In the early 1990's, Anton Haardt met artist Ben Williams after a Montgomery collector brought a few of Mr. Williams paintings to her gallery.
Williams was a fascinating character who lived in a housing project in Montgomery, Alabama. His work was divided between the religious themed pieces and pornographic drawings that he would make in a strange ritual. His greatest aspiration was to be able to draw nude cartoons inspired by Playboy Magazine. Unfortunately, he destroyed nearly all of his work. After working all night, he would tear up his pieces to hide them from the eyes of his girlfriend.
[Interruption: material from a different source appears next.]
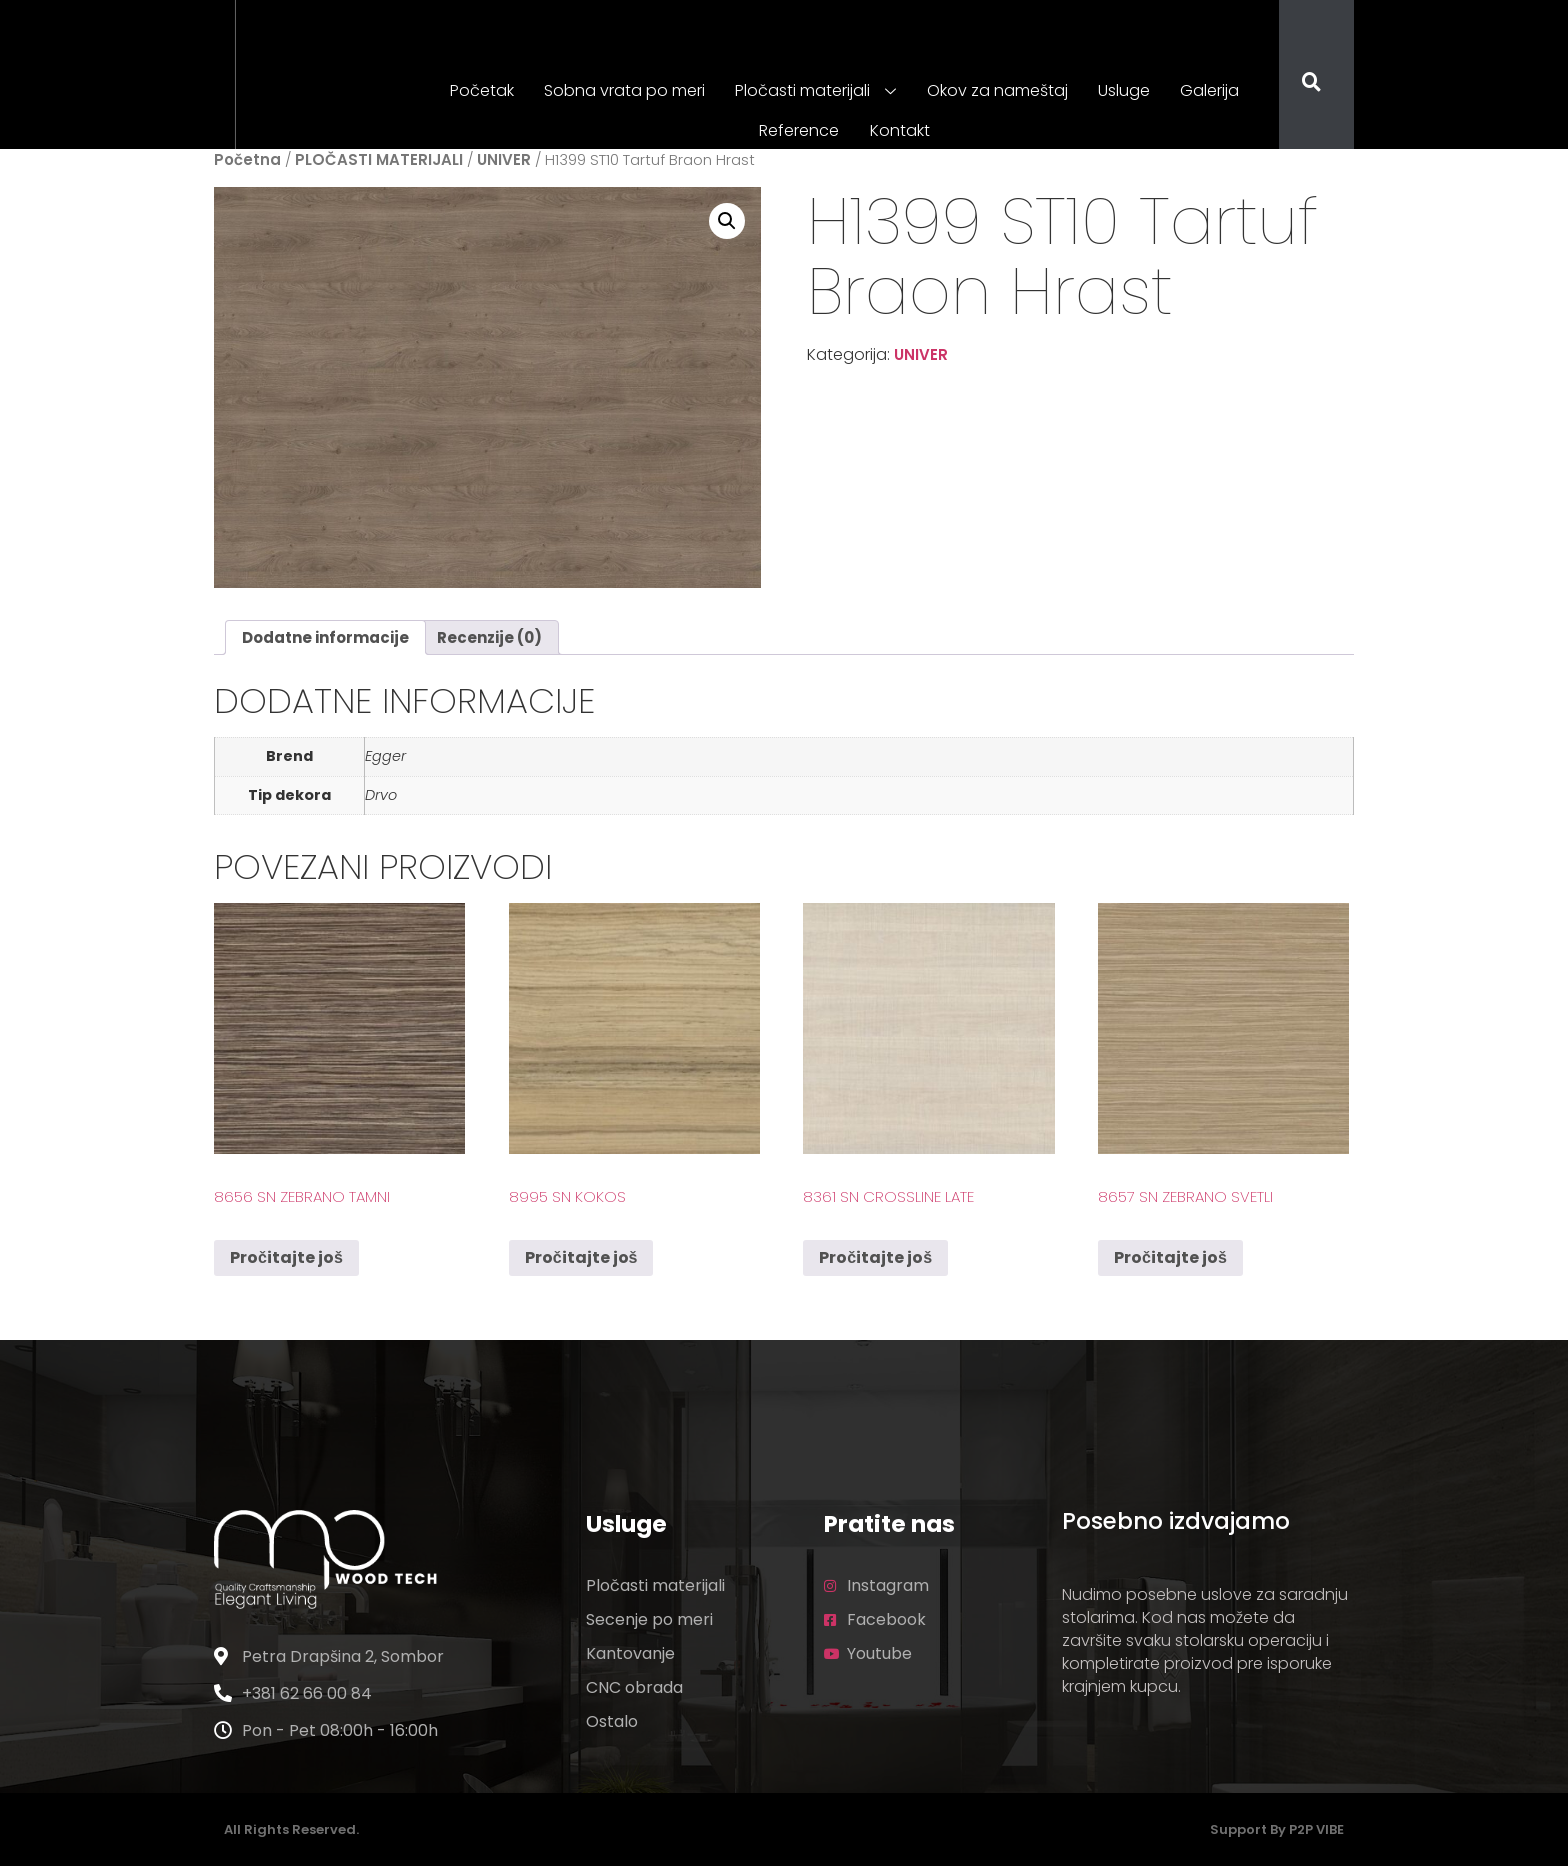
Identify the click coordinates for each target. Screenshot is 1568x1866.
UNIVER (504, 159)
Anton became friends with him and was able to witness William's strange painting ritual. Her friend Granger Carr started to visit him and he would bring over some beer or wine, and sit and talk with Williams while he worked. The quirky thing is that Williams would dress up as a woman each night, and get especially drunk and draw erotic fantasies of women in various compromising positions. Often after drawing these, he would draw images of Jesus or the crucifix, apparently as a sort of repentance for his carnal thoughts and creations. Anton was able to convince Ben to save drawings for her, before he would destroy his night’s work. She amassed dozens of pieces this way, and was able to sell some pieces to collectors. As far as his work, because of his habit of destroying pieces, there is only a small number of his works available for sale, probably less than 40. Anton still has a few religious images, including a great weeping Jesus, with Ben Williams’ scrawled handwriting in faded graphite over the surface with sayings like: ”I cry now, I won’t cry no more, I am what I am. Give or take away…Don’t worry.”
The gallery also has several of his risqué erotic images.
Anton Haardt, through selling Ben Williams drawings to other collectors like Myron Shure and to Intuit's Bob Roth, helped him gain greater exposure and acclaim, especially in Chicago, where his work was shown alongside Bill Traylor in a previous exhibit.